=== Source material ===

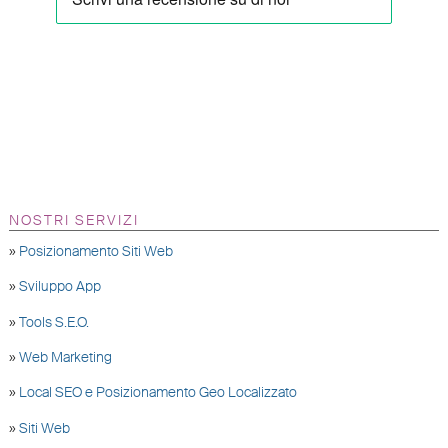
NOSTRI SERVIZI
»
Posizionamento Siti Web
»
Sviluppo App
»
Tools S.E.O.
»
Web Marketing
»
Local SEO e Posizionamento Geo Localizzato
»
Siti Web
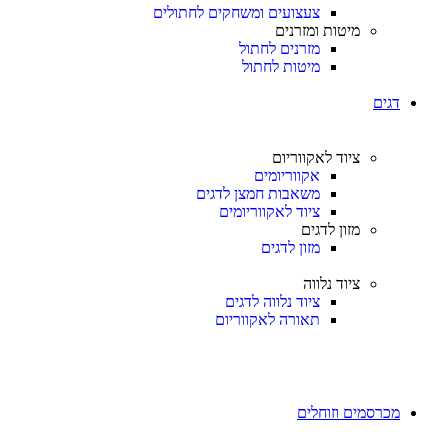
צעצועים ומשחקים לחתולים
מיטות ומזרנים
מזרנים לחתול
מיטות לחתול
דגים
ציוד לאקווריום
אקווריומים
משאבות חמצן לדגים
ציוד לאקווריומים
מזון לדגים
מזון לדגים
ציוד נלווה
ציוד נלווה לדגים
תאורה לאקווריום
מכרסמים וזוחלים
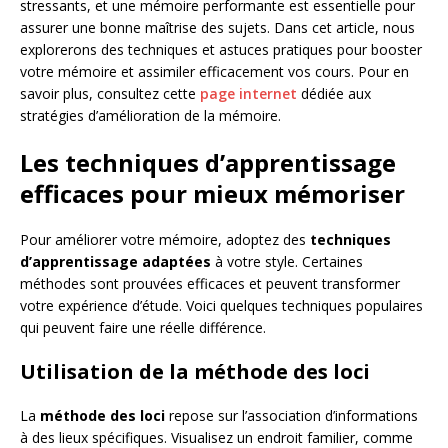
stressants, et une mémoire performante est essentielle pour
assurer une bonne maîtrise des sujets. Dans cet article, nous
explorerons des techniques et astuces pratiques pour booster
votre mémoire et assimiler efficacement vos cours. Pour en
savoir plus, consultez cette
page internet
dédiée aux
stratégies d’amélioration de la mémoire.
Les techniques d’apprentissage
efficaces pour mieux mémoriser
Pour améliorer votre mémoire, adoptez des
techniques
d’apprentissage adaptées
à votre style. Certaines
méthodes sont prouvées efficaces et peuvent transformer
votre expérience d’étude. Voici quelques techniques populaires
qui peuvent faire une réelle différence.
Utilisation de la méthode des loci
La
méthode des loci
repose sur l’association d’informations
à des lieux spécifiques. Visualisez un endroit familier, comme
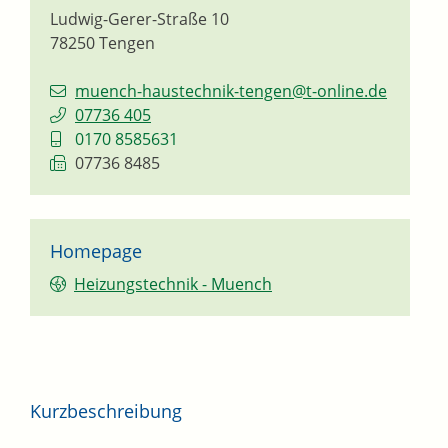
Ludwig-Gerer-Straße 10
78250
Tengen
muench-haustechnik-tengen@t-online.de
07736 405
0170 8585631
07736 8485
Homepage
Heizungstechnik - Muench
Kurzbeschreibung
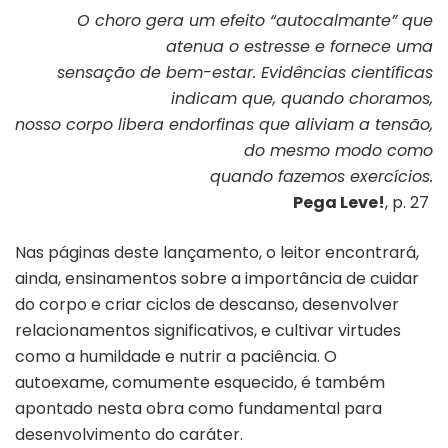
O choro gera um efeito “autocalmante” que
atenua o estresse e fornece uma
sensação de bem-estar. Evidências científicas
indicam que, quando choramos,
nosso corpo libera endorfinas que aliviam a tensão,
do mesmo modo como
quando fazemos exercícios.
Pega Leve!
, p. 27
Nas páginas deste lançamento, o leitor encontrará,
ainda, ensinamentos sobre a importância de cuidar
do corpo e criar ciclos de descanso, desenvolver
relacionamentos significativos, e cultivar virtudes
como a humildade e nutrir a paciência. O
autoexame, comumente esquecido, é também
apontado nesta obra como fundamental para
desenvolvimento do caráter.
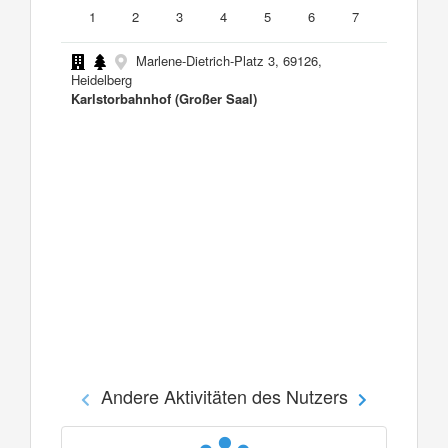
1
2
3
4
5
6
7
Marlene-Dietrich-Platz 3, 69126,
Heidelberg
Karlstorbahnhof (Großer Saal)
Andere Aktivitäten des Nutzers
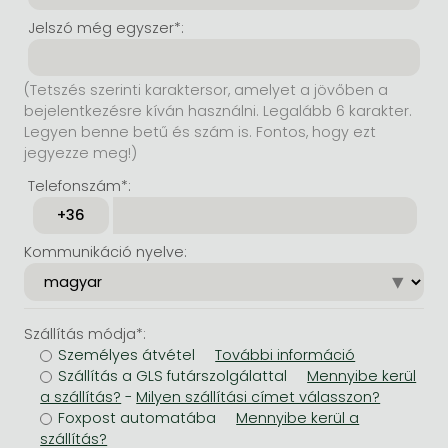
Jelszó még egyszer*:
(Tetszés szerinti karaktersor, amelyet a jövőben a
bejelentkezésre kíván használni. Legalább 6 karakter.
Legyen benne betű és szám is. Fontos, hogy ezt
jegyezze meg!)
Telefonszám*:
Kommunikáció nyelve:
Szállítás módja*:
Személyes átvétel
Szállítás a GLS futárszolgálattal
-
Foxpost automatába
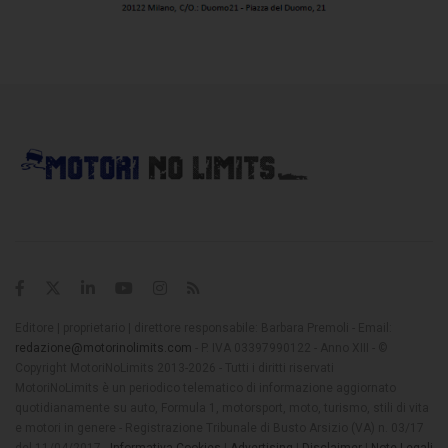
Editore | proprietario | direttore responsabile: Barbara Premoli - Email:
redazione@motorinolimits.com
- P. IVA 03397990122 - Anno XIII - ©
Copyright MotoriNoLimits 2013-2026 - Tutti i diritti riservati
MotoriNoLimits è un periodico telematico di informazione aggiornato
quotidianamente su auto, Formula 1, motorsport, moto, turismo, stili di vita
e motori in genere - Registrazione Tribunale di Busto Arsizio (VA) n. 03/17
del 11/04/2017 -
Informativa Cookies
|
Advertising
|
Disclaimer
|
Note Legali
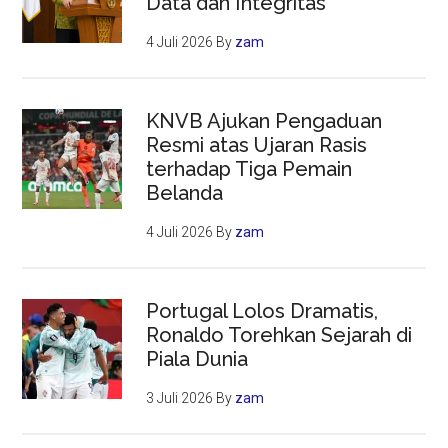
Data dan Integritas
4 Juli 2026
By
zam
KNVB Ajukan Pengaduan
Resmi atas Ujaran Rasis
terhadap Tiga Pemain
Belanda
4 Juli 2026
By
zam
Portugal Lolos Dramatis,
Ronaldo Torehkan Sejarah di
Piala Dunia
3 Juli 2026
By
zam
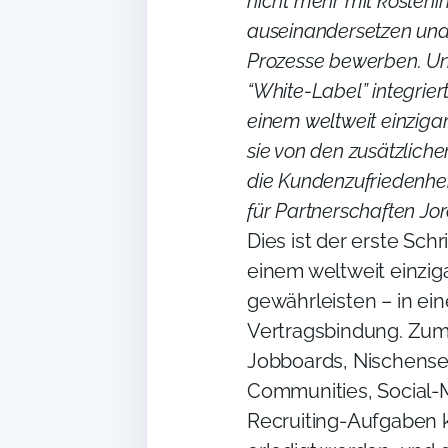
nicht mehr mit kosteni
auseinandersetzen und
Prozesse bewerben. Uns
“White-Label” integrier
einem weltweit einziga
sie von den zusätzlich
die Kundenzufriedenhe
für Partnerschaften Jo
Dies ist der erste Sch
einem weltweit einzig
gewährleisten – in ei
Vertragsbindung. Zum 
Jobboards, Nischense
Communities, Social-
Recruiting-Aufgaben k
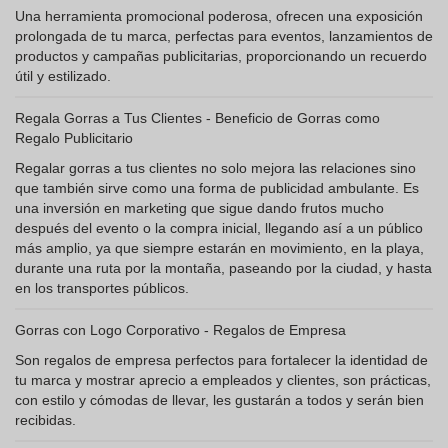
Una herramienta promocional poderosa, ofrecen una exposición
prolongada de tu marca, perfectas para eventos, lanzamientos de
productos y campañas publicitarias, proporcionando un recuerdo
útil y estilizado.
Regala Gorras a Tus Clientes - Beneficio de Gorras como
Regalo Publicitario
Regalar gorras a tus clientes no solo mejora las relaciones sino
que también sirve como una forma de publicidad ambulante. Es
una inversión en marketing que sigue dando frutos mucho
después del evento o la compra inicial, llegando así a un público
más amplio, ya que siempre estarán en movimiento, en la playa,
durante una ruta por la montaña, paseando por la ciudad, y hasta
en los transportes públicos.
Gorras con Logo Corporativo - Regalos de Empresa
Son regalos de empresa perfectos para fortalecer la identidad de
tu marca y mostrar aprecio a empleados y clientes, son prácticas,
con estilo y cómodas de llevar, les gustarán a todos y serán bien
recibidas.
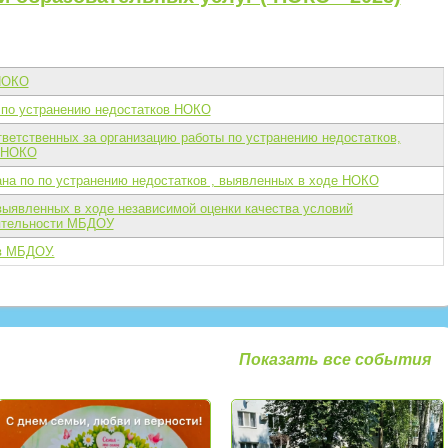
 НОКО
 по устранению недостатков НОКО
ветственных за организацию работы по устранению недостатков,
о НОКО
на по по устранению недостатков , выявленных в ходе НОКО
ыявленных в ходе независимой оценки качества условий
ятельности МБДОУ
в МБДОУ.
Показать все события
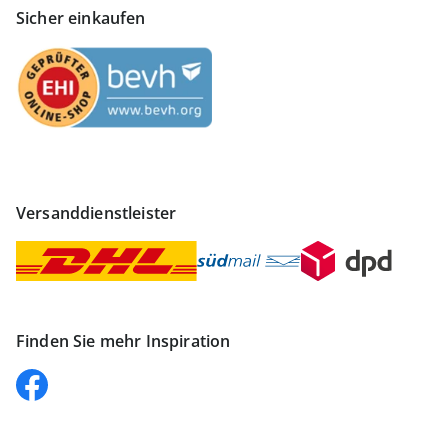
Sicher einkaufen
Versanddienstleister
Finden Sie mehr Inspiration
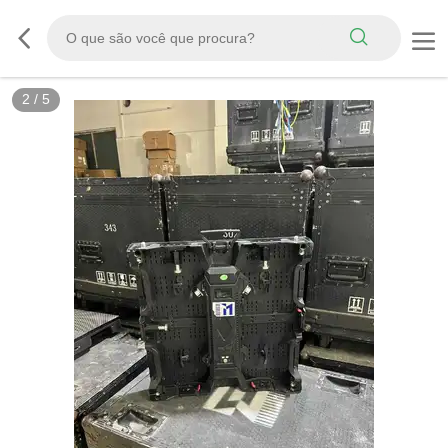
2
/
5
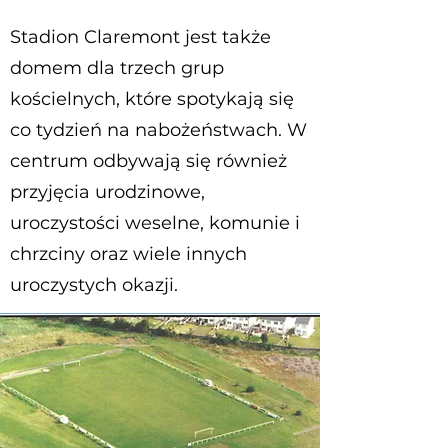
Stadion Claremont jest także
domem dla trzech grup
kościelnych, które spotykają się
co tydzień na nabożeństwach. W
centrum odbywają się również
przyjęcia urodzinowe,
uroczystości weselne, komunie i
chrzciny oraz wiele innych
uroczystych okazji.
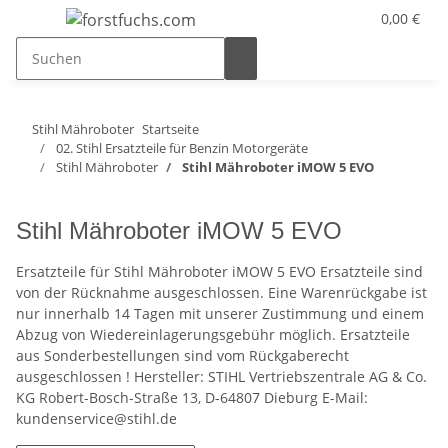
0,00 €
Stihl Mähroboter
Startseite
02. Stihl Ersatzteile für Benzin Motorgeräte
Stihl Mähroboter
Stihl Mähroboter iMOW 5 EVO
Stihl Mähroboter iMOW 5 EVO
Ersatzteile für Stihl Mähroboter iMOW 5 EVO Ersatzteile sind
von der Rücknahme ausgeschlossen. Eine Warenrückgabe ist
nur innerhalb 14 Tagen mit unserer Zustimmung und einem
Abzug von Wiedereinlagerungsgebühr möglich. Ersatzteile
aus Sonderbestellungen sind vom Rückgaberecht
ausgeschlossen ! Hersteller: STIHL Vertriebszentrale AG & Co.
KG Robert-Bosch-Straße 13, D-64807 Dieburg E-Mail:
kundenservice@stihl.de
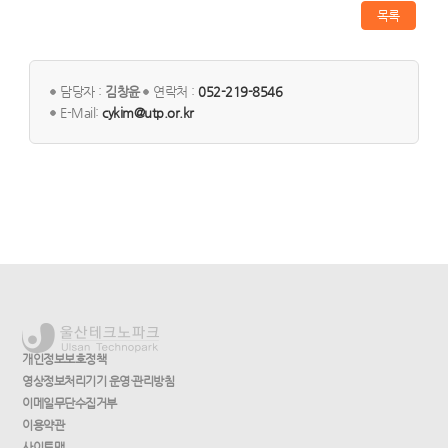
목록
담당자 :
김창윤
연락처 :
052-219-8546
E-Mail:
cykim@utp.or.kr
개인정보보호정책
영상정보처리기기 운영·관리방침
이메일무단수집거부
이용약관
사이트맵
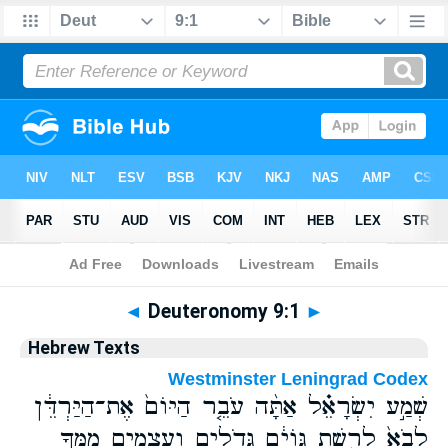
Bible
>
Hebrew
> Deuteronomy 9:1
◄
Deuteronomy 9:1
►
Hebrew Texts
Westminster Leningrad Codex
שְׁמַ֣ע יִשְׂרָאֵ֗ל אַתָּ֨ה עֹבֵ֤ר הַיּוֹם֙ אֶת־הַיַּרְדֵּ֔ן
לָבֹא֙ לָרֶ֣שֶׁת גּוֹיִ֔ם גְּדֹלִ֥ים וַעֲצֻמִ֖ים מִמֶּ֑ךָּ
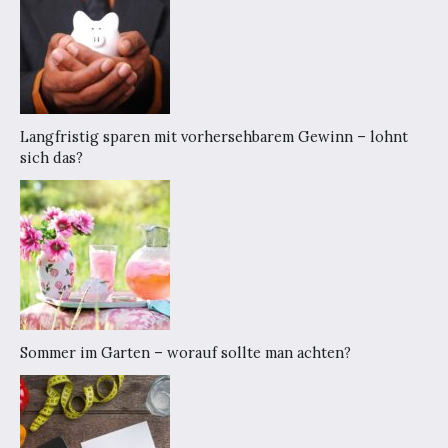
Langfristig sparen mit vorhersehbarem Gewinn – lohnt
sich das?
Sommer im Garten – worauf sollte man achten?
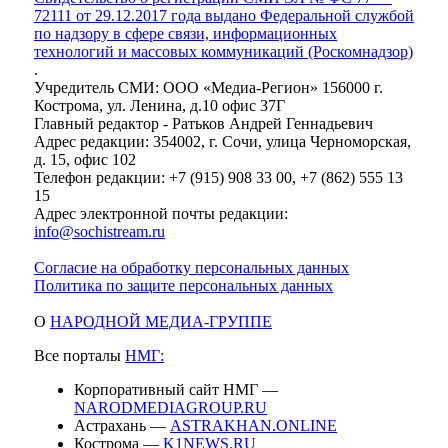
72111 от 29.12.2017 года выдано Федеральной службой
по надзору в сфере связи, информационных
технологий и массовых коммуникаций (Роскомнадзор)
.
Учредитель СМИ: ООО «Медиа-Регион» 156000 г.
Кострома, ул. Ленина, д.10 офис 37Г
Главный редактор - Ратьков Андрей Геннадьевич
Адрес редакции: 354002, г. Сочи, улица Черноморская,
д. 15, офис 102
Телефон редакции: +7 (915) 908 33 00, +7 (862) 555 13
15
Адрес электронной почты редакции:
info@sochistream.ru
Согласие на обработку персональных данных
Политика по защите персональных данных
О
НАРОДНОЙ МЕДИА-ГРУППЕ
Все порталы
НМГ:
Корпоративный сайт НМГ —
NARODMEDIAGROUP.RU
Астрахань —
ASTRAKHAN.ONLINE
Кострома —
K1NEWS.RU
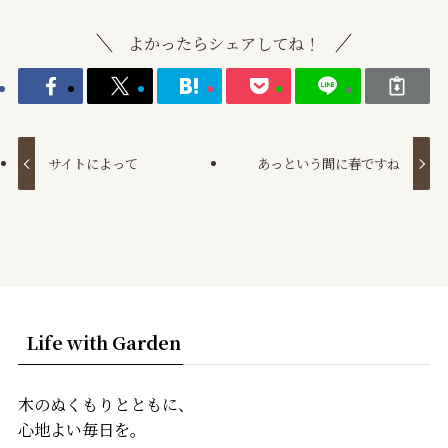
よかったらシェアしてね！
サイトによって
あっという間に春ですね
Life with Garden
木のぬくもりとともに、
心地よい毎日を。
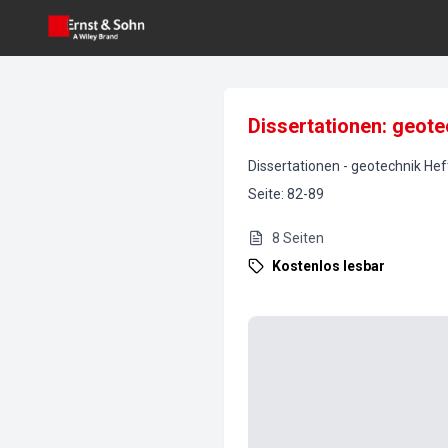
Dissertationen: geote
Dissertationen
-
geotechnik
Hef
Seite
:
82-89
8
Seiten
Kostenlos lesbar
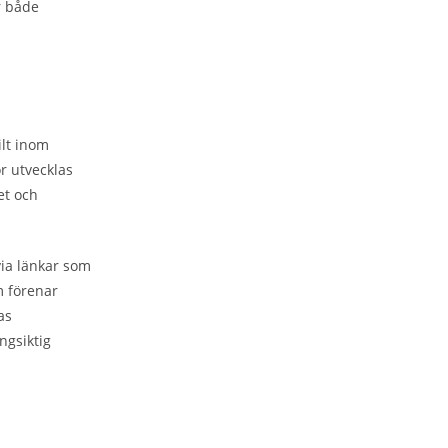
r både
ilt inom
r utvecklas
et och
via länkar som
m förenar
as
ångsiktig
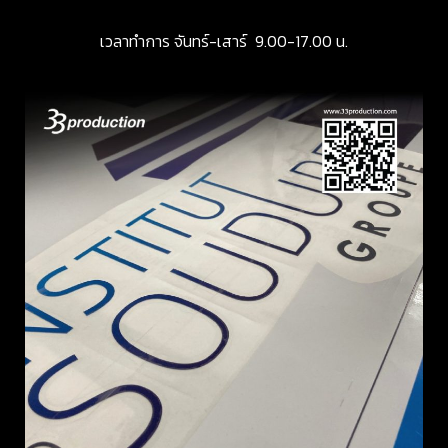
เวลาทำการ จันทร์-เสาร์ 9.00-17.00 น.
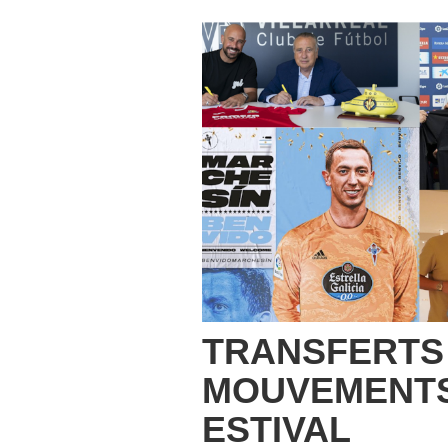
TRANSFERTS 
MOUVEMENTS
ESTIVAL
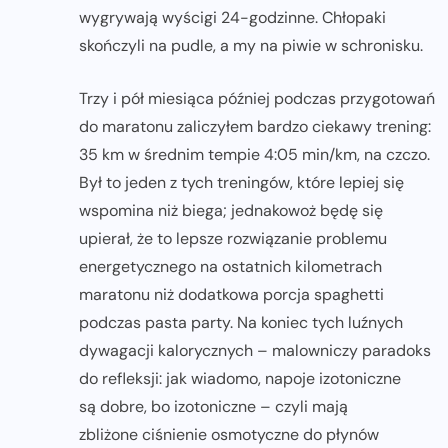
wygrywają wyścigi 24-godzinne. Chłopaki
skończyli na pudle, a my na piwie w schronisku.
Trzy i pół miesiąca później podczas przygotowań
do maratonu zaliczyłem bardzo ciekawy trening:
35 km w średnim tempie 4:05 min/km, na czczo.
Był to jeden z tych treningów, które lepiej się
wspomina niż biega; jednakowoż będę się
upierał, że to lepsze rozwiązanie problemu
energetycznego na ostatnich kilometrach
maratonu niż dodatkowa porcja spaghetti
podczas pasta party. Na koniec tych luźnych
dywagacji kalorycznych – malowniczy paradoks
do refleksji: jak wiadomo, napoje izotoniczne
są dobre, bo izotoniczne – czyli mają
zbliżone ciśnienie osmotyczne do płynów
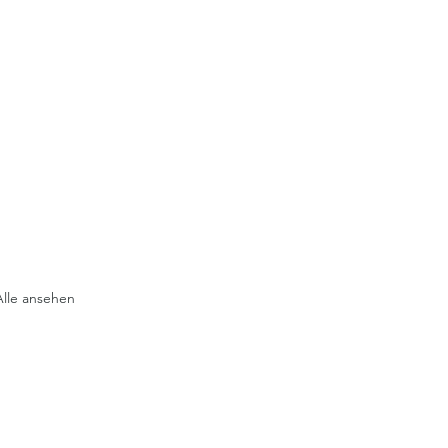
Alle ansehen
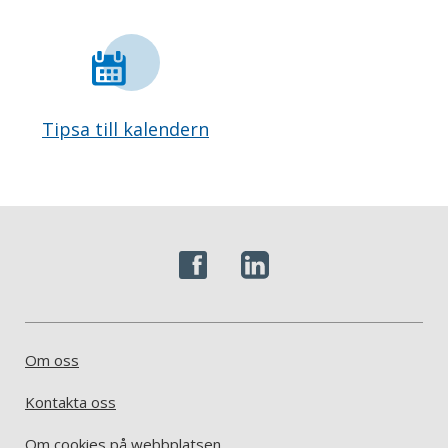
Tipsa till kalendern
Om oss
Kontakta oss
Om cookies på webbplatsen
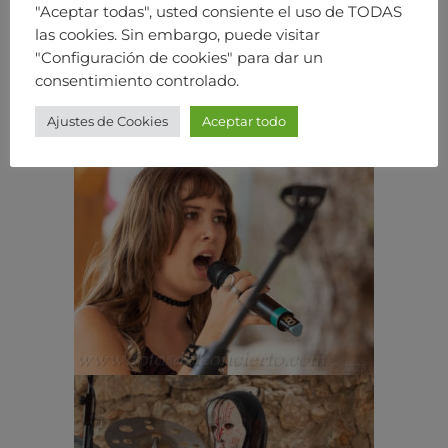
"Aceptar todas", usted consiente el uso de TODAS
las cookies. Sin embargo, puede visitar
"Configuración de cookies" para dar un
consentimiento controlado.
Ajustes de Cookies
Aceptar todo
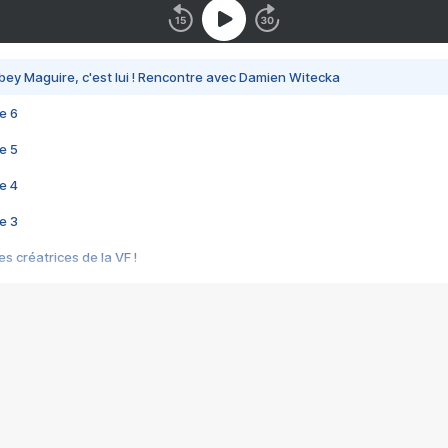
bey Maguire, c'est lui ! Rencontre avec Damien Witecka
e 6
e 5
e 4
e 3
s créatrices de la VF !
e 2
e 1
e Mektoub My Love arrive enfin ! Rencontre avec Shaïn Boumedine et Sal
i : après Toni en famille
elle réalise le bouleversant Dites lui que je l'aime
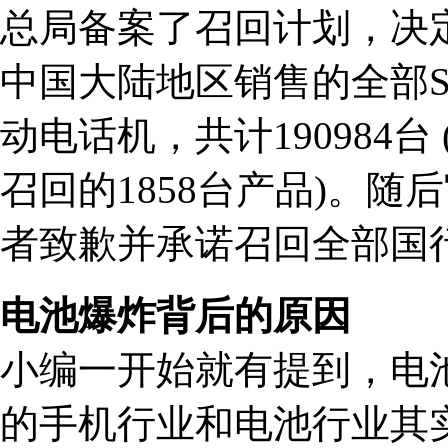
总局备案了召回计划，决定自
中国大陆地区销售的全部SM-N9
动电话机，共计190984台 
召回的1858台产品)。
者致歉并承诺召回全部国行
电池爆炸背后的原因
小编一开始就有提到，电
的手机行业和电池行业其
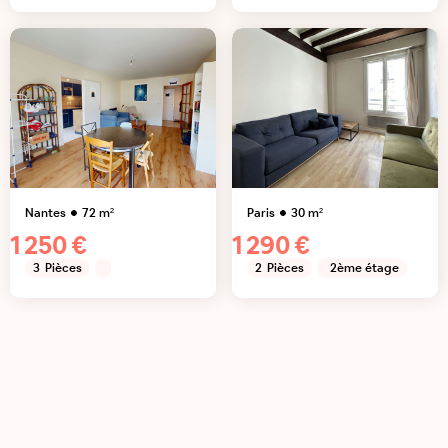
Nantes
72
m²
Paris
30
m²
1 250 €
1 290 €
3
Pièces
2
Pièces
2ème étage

===

Problem statement –
Respond with only the number of lines in the data that include the string "Ersatzteile".

Output of the exercise –
3